- **ABOUT THIS EXERCISE**
Transcribe, without alteration, the line that includes "Billingtoon (142, 621)" and each line after it until the records end, omitting all that precede it.

- **Source data**
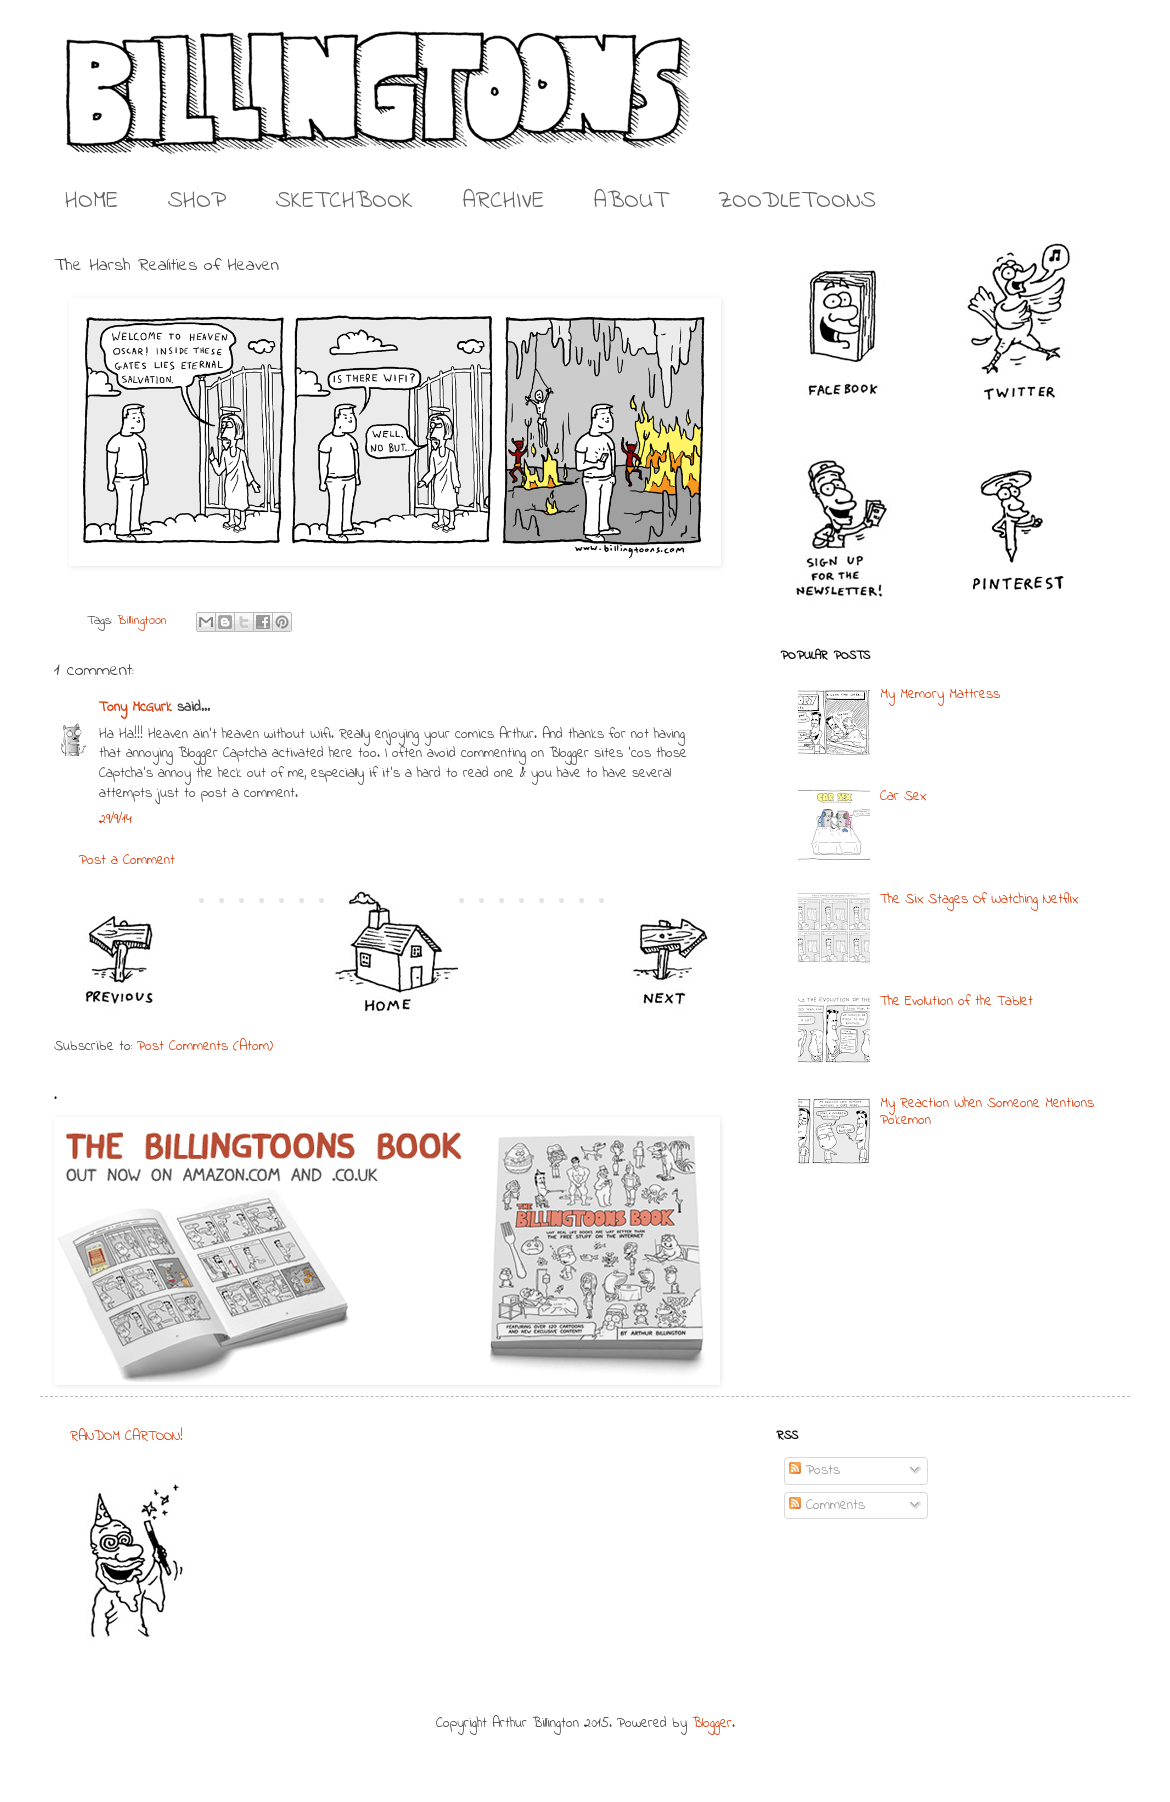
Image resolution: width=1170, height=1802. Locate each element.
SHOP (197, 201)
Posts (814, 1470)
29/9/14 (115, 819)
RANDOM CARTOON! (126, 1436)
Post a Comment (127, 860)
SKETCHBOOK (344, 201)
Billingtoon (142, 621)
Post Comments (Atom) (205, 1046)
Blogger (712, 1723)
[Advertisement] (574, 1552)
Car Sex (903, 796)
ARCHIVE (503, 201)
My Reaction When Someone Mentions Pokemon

- **ANSWER AREA**
Billingtoon (142, 621)
Post Comments (Atom) (205, 1046)
Blogger (712, 1723)
[Advertisement] (574, 1552)
Car Sex (903, 796)
ARCHIVE (503, 201)
My Reaction When Someone Mentions Pokemon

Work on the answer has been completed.